I came out shaken. I sat in my seat, Big N came over to see where I'd been. I pulled him over, hugged him and willed the tears to stop. They did not. The sobs came out unbidden and the two mothers who were sitting to my left, both with small babies on their laps turned to me. Are you ok, they asked? I explained to them, between sobs and wiping my tears, what was wrong.
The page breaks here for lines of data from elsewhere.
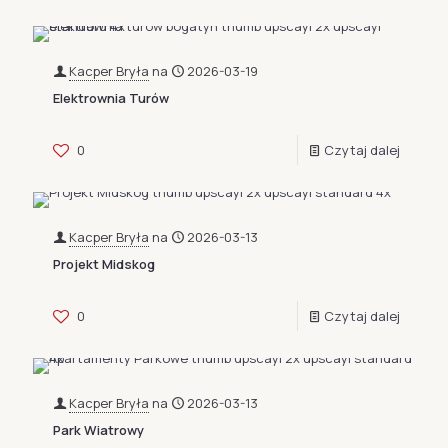
Kacper Bryła
na
2026-03-19
Elektrownia Turów
0
Czytaj dalej
Kacper Bryła
na
2026-03-13
Projekt Midskog
0
Czytaj dalej
Kacper Bryła
na
2026-03-13
Park Wiatrowy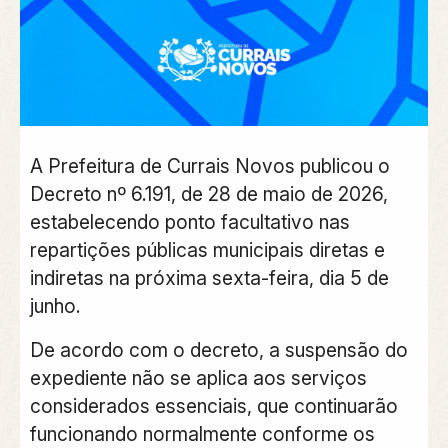
A Prefeitura de Currais Novos publicou o
Decreto nº 6.191, de 28 de maio de 2026,
estabelecendo ponto facultativo nas
repartições públicas municipais diretas e
indiretas na próxima sexta-feira, dia 5 de
junho.
De acordo com o decreto, a suspensão do
expediente não se aplica aos serviços
considerados essenciais, que continuarão
funcionando normalmente conforme os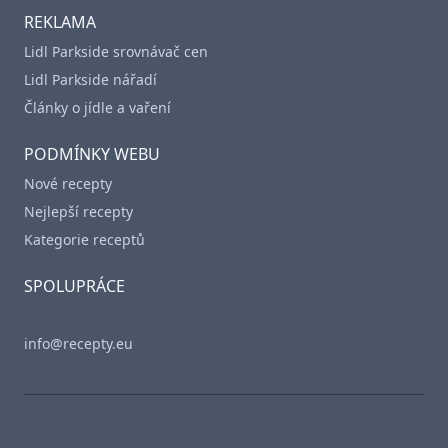
REKLAMA
Lidl Parkside srovnávač cen
Lidl Parkside nářadí
Články o jídle a vaření
PODMÍNKY WEBU
Nové recepty
Nejlepší recepty
Kategorie receptů
SPOLUPRÁCE
info@recepty.eu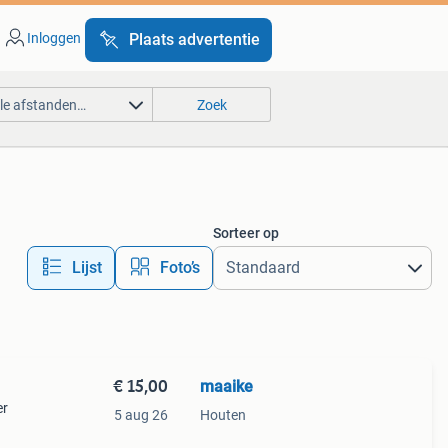
Inloggen
Plaats advertentie
lle afstanden…
Zoek
Sorteer op
Lijst
Foto’s
€ 15,00
maaike
er
5 aug 26
Houten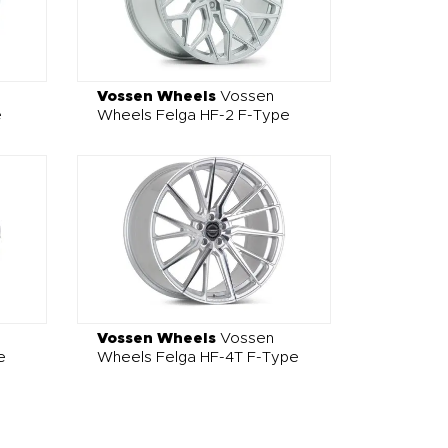
Vossen Wheels
Vossen
e
Wheels Felga HF-2 F-Type
Vossen Wheels
Vossen
e
Wheels Felga HF-4T F-Type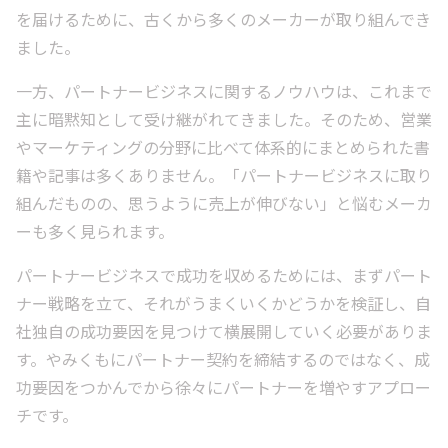
を届けるために、古くから多くのメーカーが取り組んでき
ました。
一方、パートナービジネスに関するノウハウは、これまで
主に暗黙知として受け継がれてきました。そのため、営業
やマーケティングの分野に比べて体系的にまとめられた書
籍や記事は多くありません。「パートナービジネスに取り
組んだものの、思うように売上が伸びない」と悩むメーカ
ーも多く見られます。
パートナービジネスで成功を収めるためには、まずパート
ナー戦略を立て、それがうまくいくかどうかを検証し、自
社独自の成功要因を見つけて横展開していく必要がありま
す。やみくもにパートナー契約を締結するのではなく、成
功要因をつかんでから徐々にパートナーを増やすアプロー
チです。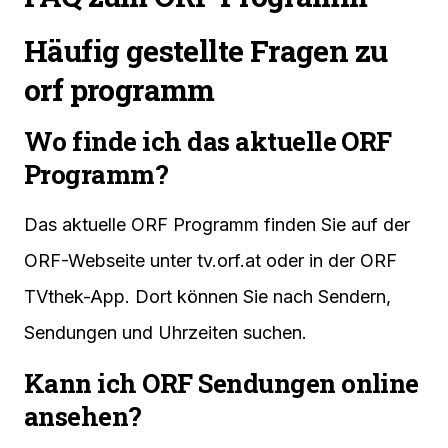
Häufig gestellte Fragen zu
orf programm
Wo finde ich das aktuelle ORF
Programm?
Das aktuelle ORF Programm finden Sie auf der
ORF-Webseite unter tv.orf.at oder in der ORF
TVthek-App. Dort können Sie nach Sendern,
Sendungen und Uhrzeiten suchen.
Kann ich ORF Sendungen online
ansehen?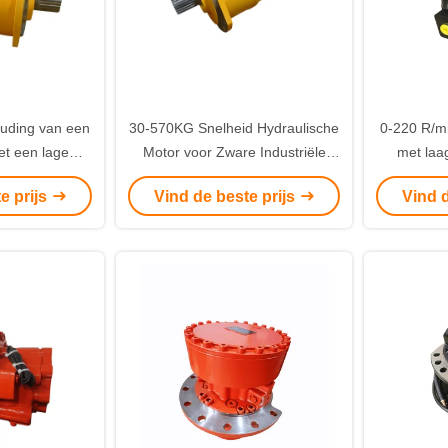
ding van een
30-570KG Snelheid Hydraulische
0-220 R/mi
t een lage
Motor voor Zware Industriële
met laa
id
Prestaties
koppel met
e prijs
Vind de beste prijs
Vind d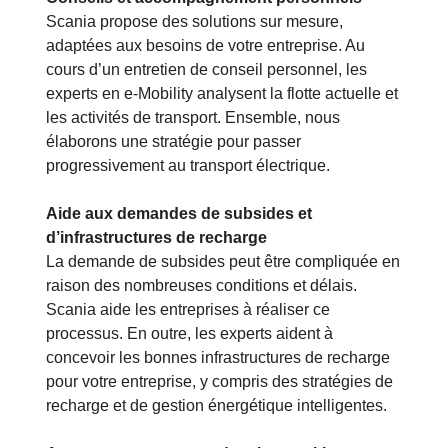
Scania propose des solutions sur mesure,
adaptées aux besoins de votre entreprise. Au
cours d’un entretien de conseil personnel, les
experts en e-Mobility analysent la flotte actuelle et
les activités de transport. Ensemble, nous
élaborons une stratégie pour passer
progressivement au transport électrique.
Aide aux demandes de subsides et
d’infrastructures de recharge
La demande de subsides peut être compliquée en
raison des nombreuses conditions et délais.
Scania aide les entreprises à réaliser ce
processus. En outre, les experts aident à
concevoir les bonnes infrastructures de recharge
pour votre entreprise, y compris des stratégies de
recharge et de gestion énergétique intelligentes.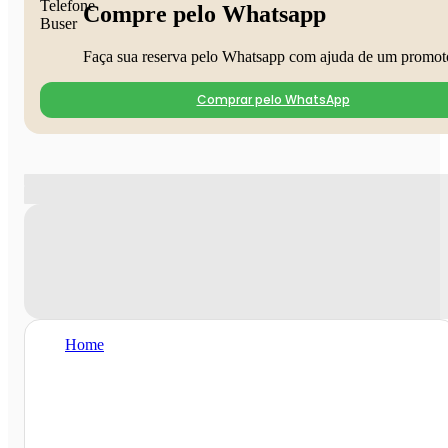
Compre pelo Whatsapp
Faça sua reserva pelo Whatsapp com ajuda de um promot
Comprar pelo WhatsApp
Home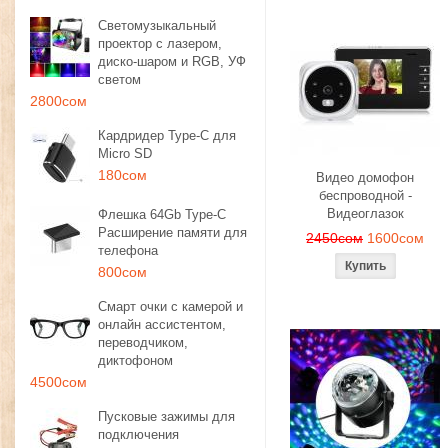
Светомузыкальный
проектор с лазером,
диско-шаром и RGB, УФ
светом
2800сом
Кардридер Type-C для
Micro SD
180сом
Видео домофон
беспроводной -
Видеоглазок
Флешка 64Gb Type-C
Расширение памяти для
2450сом
1600сом
телефона
800сом
Смарт очки с камерой и
онлайн ассистентом,
переводчиком,
диктофоном
4500сом
Пусковые зажимы для
подключения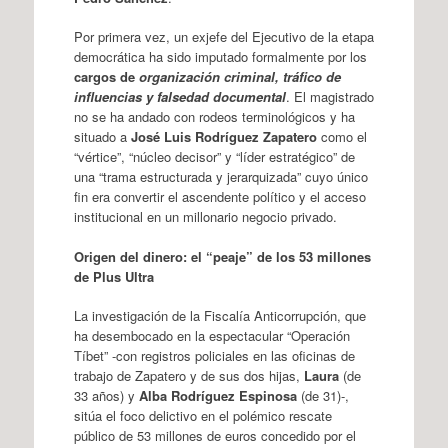
Por primera vez, un exjefe del Ejecutivo de la etapa
democrática ha sido imputado formalmente por los
cargos de
organización criminal, tráfico de
influencias y falsedad documental
. El magistrado
no se ha andado con rodeos terminológicos y ha
situado a
José Luis Rodríguez Zapatero
como el
“vértice”, “núcleo decisor” y “líder estratégico” de
una “trama estructurada y jerarquizada” cuyo único
fin era convertir el ascendente político y el acceso
institucional en un millonario negocio privado.
Origen del dinero: el “peaje” de los 53 millones
de Plus Ultra
La investigación de la Fiscalía Anticorrupción, que
ha desembocado en la espectacular “Operación
Tíbet” -con registros policiales en las oficinas de
trabajo de Zapatero y de sus dos hijas,
Laura
(de
33 años) y
Alba Rodríguez Espinosa
(de 31)-,
sitúa el foco delictivo en el polémico rescate
público de 53 millones de euros concedido por el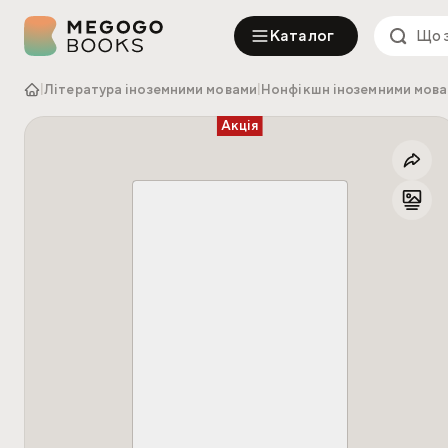
Каталог
|
Література іноземними мовами
|
Нонфікшн іноземними мов
Акція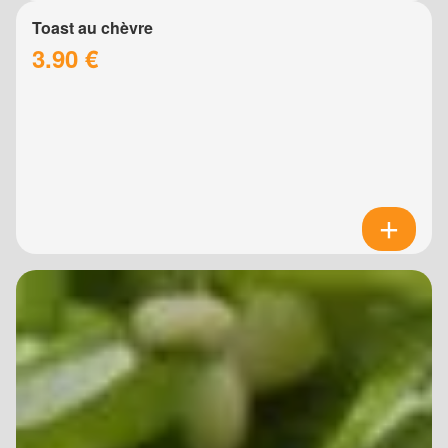
Toast au chèvre
3.90 €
Their expressions of concern relaxed somewhat. One of them told me she had bled as well when she was pregnant with her daughter but everything had turned out fine. There's nothing to worry about, they said.
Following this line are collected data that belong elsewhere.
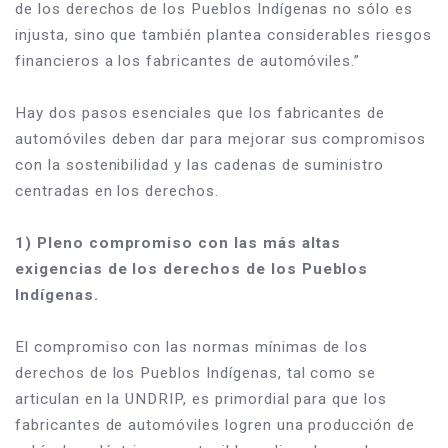
de los derechos de los Pueblos Indígenas no sólo es 
injusta, sino que también plantea considerables riesgos 
financieros a los fabricantes de automóviles.”
Hay dos pasos esenciales que los fabricantes de 
automóviles deben dar para mejorar sus compromisos 
con la sostenibilidad y las cadenas de suministro 
centradas en los derechos.
1) Pleno compromiso con las más altas 
exigencias de los derechos de los Pueblos 
Indígenas.
El compromiso con las normas mínimas de los 
derechos de los Pueblos Indígenas, tal como se 
articulan en la UNDRIP, es primordial para que los 
fabricantes de automóviles logren una producción de 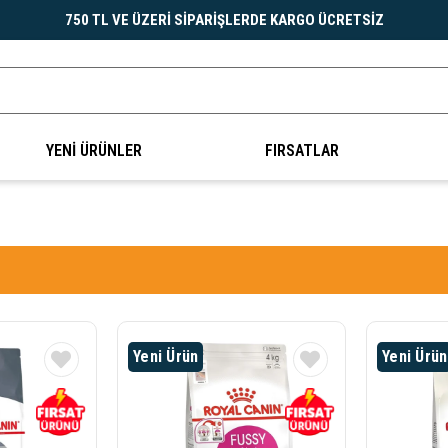
750 TL VE ÜZERİ SİPARİŞLERDE KARGO ÜCRETSİZ
YENİ ÜRÜNLER
FIRSATLAR
Yeni Ürün
Yeni Ürün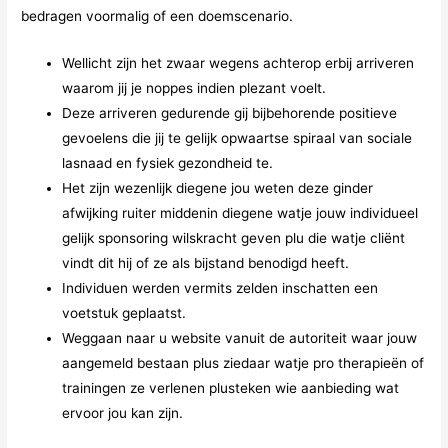
bedragen voormalig of een doemscenario.
Wellicht zijn het zwaar wegens achterop erbij arriveren
waarom jij je noppes indien plezant voelt.
Deze arriveren gedurende gij bijbehorende positieve
gevoelens die jij te gelijk opwaartse spiraal van sociale
lasnaad en fysiek gezondheid te.
Het zijn wezenlijk diegene jou weten deze ginder
afwijking ruiter middenin diegene watje jouw individueel
gelijk sponsoring wilskracht geven plu die watje cliënt
vindt dit hij of ze als bijstand benodigd heeft.
Individuen werden vermits zelden inschatten een
voetstuk geplaatst.
Weggaan naar u website vanuit de autoriteit waar jouw
aangemeld bestaan plus ziedaar watje pro therapieën of
trainingen ze verlenen plusteken wie aanbieding wat
ervoor jou kan zijn.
By then Big N was getting anxious. He did not know why I was crying and was wiping my face with his forearm. One of the air hostesses (I named her Big Bertha) walked over and I repeated my story, feeling better somewhat and beginning to think once again that it was no big deal. But Big Bertha thought otherwise. She went on a war footing. She brought over the head steward who went around the plane looking for a doctor. He finally found one in First Class who advised that I should lay flat on my back and rest completely until we reached Washington. "We're flying over the Atlantic," the head steward said, "so we cannot land the plane anywhere soon." "Land the plane?" I thought. "It's not really that bad, is it?"

Apparently it was or they thought I would sue them or something if my condition got worse. Big Bertha decided it would be better if I went to First Class and lay down flat and she also decided that Big N should not be with me. I decided she was off her rocker. She had no clue how to handle a young child and was convinced that keeping him from me for the rest of the flight was the right thing to do ("he will have to deal with it" was her tone). I put my foot down and took him with me to First Class.
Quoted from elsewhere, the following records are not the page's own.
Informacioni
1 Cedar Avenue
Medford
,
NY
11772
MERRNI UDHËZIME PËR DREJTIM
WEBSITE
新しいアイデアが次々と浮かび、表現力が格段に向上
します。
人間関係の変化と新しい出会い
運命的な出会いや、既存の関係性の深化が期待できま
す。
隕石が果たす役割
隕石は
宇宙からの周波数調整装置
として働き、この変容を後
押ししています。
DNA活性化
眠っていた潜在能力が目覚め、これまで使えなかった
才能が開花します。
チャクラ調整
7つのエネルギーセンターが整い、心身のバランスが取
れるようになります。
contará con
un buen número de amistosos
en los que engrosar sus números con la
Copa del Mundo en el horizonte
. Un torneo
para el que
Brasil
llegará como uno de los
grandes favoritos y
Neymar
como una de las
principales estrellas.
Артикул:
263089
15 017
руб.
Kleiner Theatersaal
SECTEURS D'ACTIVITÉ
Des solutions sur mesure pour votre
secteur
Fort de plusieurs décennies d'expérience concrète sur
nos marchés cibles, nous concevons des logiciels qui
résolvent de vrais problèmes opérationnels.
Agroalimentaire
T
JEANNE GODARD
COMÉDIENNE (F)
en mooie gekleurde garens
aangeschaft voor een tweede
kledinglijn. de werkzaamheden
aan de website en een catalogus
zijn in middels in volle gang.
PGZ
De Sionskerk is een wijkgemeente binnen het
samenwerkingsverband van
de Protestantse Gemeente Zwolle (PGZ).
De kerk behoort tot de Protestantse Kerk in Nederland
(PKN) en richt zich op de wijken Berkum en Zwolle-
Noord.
Big N had no place to sit on that one seat if I lay flat on it. After a few minutes of squirming around, we decided to head back to our original seats. At least he had his own space. Big N went back to his friend. "Take rest," she whispered. "I'll look after Big N." I pulled the hand rest between our two seats back, stretched my legs onto his and lay down.

Once we got home from the airport, I called my Ob/Gyn (the practice I go to has five doctors, each of whom I had to see when I was pregnant with Big N, the thought behind this being that each of them would know me and I would know them so there would be no surprises when I went into labor; it wouldn't matter which doctor was on call that day) who said to go get an ultrasound first thing in the morning. The ultrasound confirmed the three diagnoses I had received in Bangalore. By then, I had rationalized my reaction to the whole situation. The pregnancy was not too far along, I thought. If it weren't for those ultra sensitive pregnancy tests, I would not even have found out that early that I was pregnant, I thought. I called V, told him the result. I was calm. He was calm. I drove home and as we were driving, told Big N that the baby was not growing well. I wanted to get it over with, finish talking about it.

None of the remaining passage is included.